• **TASK TO CARRY OUT**:
Search the entries for the string "ASEAN" and give the number of lines that hold it, nothing more.

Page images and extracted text
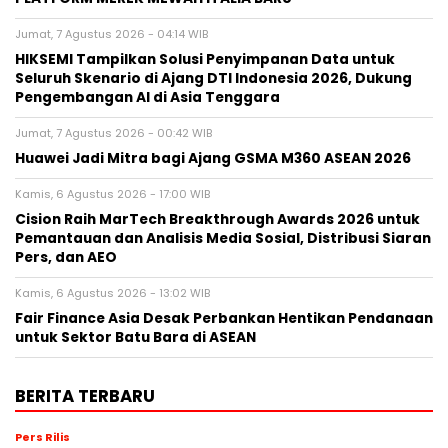
Jumat, 7 Agustus 2026 - 04:14 WIB
HIKSEMI Tampilkan Solusi Penyimpanan Data untuk
Seluruh Skenario di Ajang DTI Indonesia 2026, Dukung
Pengembangan AI di Asia Tenggara
Jumat, 7 Agustus 2026 - 00:42 WIB
Huawei Jadi Mitra bagi Ajang GSMA M360 ASEAN 2026
Kamis, 6 Agustus 2026 - 17:00 WIB
Cision Raih MarTech Breakthrough Awards 2026 untuk
Pemantauan dan Analisis Media Sosial, Distribusi Siaran
Pers, dan AEO
Kamis, 6 Agustus 2026 - 13:02 WIB
Fair Finance Asia Desak Perbankan Hentikan Pendanaan
untuk Sektor Batu Bara di ASEAN
BERITA TERBARU
Pers Rilis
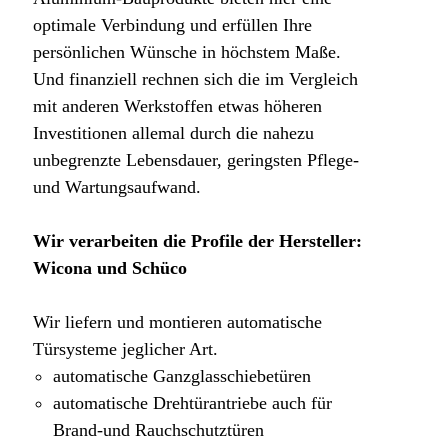
optimale Verbindung und erfüllen Ihre
persönlichen Wünsche in höchstem Maße.
Und finanziell rechnen sich die im Vergleich
mit anderen Werkstoffen etwas höheren
Investitionen allemal durch die nahezu
unbegrenzte Lebensdauer, geringsten Pflege-
und Wartungsaufwand.
Wir verarbeiten die Profile der Hersteller:
Wicona und Schüco
Wir liefern und montieren automatische
Türsysteme jeglicher Art.
automatische Ganzglasschiebetüren
automatische Drehtürantriebe auch für
Brand-und Rauchschutztüren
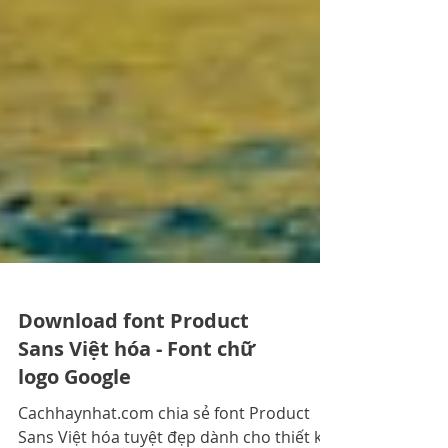
Download font Product
Sans Việt hóa - Font chữ
logo Google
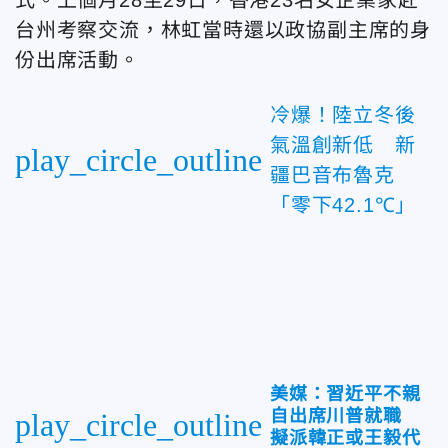
台州考察交流，林虹當時還以政協副主席的身
份出席活動。
冷爆！陸立冬後
氣溫創新低 新
play_circle_outline
疆巴音布魯克
「零下42.1℃」
美媒：習近平不親
自出席川普就職
play_circle_outline
擬派韓正或王毅代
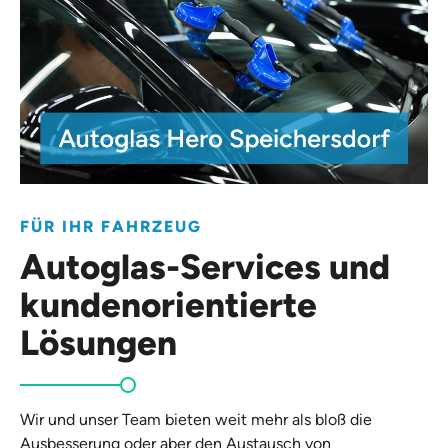
FÜR IHR FAHRZEUG
Autoglas-Services und
kundenorientierte
Lösungen
Wir und unser Team bieten weit mehr als bloß die
Ausbesserung oder aber den Austausch von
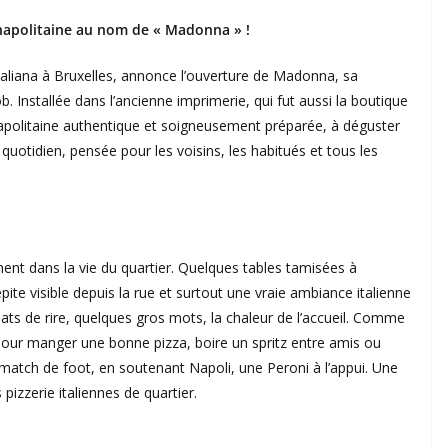
a napolitaine au nom de « Madonna » !
taliana à Bruxelles, annonce l’ouverture de Madonna, sa
ob. Installée dans l’ancienne imprimerie, qui fut aussi la boutique
politaine authentique et soigneusement préparée, à déguster
quotidien, pensée pour les voisins, les habitués et tous les
ment dans la vie du quartier. Quelques tables tamisées à
répite visible depuis la rue et surtout une vraie ambiance italienne
clats de rire, quelques gros mots, la chaleur de l’accueil. Comme
t pour manger une bonne pizza, boire un spritz entre amis ou
atch de foot, en soutenant Napoli, une Peroni à l’appui. Une
 pizzerie italiennes de quartier.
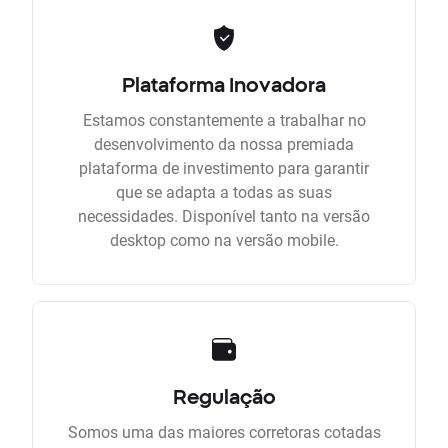
Plataforma Inovadora
Estamos constantemente a trabalhar no
desenvolvimento da nossa premiada
plataforma de investimento para garantir
que se adapta a todas as suas
necessidades. Disponível tanto na versão
desktop como na versão mobile.
Regulação
Somos uma das maiores corretoras cotadas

• **RESULT OF THE EXERCISE**:
2